Today, I happened to visit with our high school principal.  He was outside, just up from the baseball fields—where two huge tents have been set up. 

“Those are for outdoor classrooms,” he told me.  “Teachers can use them whenever they feel it makes sense. 

“We got the sides for the tent, too,” he noted.  “Rain often comes down sideways, and it just seemed to make more sense, as long as we were already going for the expense of the tents.” 

We talked about the staff, and how pleased he was that so many were coming back.  We chatted about our children, too, as our kids are similar in age.  One of his daughters was all set to go back to college—until six days before move-in.  That’s when her school announced that they felt it safest to continue with virtual.

Friends are posting their first-day-of-school photos on Facebook, and we parents are all talking.  In Illinois, it’s masks (three times a day “mask-free break”), but in-person five days a week for my niece. 

In Massachusetts, they are completely virtual until at least October 23 in the western part of the state.  In the south, where my niece is, they hope to be back for four days a week, and then a week off, but only starting September 21st on.

In Wisconsin, kids are going back with no restrictions, buses running normally and sports continuing. 

 In Pennsylvania, it’s masks, but five days a week, in-person classes. 

Here in Vermont, we are looking at one day a week in-person for high schoolers (two for elementary), and the rest of the time on-line.  The high school principal said that it “seemed to be a good compromise for everyone”.
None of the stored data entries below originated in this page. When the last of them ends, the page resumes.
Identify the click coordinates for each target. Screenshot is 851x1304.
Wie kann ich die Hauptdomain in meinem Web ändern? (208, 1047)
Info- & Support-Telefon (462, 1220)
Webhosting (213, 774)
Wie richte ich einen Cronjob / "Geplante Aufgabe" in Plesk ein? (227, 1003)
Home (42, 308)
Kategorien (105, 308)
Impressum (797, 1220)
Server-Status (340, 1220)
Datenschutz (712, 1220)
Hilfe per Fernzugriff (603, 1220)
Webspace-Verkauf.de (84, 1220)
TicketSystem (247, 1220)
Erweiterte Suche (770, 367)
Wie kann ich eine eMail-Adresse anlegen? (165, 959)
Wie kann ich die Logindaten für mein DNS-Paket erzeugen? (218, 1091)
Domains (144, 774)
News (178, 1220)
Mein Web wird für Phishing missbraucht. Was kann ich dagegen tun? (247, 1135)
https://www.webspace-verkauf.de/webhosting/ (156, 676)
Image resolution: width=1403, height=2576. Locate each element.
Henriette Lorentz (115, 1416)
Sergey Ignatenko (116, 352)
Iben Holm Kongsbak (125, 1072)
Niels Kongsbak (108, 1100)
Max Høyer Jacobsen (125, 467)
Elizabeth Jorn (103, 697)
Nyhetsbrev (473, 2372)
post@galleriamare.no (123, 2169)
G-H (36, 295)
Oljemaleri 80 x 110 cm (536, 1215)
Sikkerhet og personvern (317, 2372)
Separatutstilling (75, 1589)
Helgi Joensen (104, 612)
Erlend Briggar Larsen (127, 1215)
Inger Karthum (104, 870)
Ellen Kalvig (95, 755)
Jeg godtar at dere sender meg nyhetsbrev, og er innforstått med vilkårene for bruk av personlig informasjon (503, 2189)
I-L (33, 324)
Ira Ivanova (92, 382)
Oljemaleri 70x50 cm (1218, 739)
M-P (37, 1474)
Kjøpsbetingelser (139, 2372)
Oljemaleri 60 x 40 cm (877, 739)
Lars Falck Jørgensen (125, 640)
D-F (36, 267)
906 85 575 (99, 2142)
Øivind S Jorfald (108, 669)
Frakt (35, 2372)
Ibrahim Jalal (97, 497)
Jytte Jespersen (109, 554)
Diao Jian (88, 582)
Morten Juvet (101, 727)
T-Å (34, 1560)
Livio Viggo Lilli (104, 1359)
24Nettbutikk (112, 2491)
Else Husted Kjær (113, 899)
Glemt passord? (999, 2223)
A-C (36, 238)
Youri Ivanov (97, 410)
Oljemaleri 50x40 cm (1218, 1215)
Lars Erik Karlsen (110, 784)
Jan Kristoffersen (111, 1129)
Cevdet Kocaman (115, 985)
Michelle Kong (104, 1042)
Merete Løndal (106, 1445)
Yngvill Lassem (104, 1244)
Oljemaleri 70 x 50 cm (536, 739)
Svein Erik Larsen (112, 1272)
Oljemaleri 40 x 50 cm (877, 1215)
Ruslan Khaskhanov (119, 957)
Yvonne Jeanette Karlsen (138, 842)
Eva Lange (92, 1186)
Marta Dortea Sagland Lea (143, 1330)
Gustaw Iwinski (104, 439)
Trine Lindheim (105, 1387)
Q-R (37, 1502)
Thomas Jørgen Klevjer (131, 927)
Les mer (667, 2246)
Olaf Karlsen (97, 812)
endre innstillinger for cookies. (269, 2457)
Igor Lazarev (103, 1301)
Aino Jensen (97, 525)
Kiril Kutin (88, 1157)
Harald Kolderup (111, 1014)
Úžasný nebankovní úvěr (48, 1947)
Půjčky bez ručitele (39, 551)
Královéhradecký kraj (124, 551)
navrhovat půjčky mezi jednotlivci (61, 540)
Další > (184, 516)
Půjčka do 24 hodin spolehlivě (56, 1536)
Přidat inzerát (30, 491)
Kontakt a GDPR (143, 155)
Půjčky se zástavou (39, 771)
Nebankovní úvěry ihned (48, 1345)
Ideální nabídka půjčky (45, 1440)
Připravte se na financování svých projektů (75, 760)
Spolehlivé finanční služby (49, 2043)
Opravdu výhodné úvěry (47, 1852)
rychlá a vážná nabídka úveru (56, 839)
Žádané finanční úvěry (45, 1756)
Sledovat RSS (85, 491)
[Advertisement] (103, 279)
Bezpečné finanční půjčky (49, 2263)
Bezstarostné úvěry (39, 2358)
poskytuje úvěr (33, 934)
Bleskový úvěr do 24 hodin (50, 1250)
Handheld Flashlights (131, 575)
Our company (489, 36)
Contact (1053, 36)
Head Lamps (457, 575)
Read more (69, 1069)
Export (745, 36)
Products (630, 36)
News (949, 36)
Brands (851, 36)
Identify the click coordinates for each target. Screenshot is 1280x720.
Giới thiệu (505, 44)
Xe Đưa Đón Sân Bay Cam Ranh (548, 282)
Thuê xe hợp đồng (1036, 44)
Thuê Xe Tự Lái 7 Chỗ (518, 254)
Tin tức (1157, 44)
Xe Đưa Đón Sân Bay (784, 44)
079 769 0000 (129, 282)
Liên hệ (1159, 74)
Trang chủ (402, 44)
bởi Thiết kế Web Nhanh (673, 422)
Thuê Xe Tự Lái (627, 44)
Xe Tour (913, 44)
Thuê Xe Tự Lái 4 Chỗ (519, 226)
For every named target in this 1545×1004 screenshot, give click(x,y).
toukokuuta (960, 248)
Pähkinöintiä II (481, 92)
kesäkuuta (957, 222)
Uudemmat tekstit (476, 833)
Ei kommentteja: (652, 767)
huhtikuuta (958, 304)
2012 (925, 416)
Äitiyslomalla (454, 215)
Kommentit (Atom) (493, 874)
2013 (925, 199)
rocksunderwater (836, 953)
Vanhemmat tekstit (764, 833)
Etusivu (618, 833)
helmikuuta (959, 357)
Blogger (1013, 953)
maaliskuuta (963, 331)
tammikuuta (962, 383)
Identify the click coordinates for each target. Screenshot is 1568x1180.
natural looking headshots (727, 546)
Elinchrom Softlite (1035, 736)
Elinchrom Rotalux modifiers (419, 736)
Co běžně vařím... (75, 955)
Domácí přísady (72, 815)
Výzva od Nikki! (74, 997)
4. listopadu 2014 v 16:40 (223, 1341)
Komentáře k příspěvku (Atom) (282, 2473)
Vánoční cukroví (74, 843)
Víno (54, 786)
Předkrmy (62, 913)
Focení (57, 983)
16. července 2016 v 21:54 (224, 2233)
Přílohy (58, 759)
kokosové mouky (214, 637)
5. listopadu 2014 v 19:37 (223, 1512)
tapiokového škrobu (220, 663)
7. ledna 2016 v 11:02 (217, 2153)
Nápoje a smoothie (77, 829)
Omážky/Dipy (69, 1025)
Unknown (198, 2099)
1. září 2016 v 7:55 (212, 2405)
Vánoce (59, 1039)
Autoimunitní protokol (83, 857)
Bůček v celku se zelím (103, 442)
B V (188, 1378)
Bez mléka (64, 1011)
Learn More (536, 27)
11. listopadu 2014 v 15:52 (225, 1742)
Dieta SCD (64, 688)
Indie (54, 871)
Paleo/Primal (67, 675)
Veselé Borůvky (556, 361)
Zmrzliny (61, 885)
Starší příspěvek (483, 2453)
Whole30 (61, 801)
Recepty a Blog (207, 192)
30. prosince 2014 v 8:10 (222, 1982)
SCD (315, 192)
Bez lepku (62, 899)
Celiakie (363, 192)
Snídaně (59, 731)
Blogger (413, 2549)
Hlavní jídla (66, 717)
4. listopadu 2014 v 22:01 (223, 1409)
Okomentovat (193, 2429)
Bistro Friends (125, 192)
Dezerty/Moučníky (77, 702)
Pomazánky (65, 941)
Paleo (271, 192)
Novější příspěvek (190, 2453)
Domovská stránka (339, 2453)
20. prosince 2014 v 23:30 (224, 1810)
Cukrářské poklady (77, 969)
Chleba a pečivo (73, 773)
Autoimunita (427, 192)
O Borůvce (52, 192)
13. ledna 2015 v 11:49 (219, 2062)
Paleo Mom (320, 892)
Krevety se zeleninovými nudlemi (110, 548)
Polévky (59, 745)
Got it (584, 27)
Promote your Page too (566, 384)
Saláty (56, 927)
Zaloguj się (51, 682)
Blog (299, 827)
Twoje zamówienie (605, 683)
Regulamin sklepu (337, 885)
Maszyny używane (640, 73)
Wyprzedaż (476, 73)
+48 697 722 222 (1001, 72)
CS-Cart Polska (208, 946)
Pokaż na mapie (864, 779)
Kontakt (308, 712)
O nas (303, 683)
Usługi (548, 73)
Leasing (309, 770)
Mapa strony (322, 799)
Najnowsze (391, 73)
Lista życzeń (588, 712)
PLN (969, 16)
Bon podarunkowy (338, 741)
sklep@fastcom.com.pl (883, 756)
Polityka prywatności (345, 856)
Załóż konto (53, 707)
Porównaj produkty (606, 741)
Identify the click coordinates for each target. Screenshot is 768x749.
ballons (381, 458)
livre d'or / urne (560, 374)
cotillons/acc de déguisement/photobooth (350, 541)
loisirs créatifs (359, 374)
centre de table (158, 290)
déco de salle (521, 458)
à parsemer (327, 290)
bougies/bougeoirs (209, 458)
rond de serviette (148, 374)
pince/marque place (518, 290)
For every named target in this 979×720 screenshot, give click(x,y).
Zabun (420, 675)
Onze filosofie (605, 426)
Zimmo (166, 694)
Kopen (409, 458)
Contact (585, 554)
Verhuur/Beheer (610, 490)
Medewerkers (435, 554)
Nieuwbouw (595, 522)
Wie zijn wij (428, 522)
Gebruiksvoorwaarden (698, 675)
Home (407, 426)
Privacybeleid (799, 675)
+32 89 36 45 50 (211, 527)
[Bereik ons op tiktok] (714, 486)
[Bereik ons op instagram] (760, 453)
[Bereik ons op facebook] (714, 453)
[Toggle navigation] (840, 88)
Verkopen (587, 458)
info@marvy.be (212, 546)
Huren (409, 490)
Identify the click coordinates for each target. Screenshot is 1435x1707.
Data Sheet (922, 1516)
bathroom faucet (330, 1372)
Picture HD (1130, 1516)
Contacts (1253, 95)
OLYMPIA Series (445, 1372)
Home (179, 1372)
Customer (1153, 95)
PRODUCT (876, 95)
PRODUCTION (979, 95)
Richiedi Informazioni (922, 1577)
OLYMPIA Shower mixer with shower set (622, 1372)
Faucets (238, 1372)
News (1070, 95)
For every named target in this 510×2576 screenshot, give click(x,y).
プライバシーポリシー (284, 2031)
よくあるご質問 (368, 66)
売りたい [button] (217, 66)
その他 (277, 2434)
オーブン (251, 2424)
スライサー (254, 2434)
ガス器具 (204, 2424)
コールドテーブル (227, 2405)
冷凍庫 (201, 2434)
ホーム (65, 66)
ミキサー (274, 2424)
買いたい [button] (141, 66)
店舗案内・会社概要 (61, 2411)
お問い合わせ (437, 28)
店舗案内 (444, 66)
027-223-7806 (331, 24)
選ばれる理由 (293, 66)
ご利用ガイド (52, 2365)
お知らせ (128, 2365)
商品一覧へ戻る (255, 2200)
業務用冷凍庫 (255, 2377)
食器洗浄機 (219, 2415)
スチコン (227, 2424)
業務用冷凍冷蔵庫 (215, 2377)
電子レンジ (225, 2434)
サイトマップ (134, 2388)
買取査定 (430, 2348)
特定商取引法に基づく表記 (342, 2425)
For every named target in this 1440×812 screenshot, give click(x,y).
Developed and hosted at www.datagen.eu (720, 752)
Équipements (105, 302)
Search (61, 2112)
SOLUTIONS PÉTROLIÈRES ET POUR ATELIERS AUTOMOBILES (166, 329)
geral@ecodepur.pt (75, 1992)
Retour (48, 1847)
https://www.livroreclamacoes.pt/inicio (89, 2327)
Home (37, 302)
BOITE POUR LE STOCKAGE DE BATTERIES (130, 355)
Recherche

The silver lining in all this is not very clear to me. I am tired of adjusting, and I am ready for a return to some routine, something I can count on. 

I’m impressed by the determination our school staff are showing, addressing the complex situations as best as they can, responding to each community as they can.  In rural Illinois, Pennsylvania and Wisconsin, they are just not as concerned about the spread.

Although our numbers continue to be “great” for our little state, we are always aware of our proximity to large urban centers.  (New York City is only a four-hour drive.)  It makes us wary.  It’s not hard to find people who have lost friends or relatives, even if we still remain largely untouched here.

Learning to put others’ safety before our own wishes… that’s the silver lining I am finding out of all of this.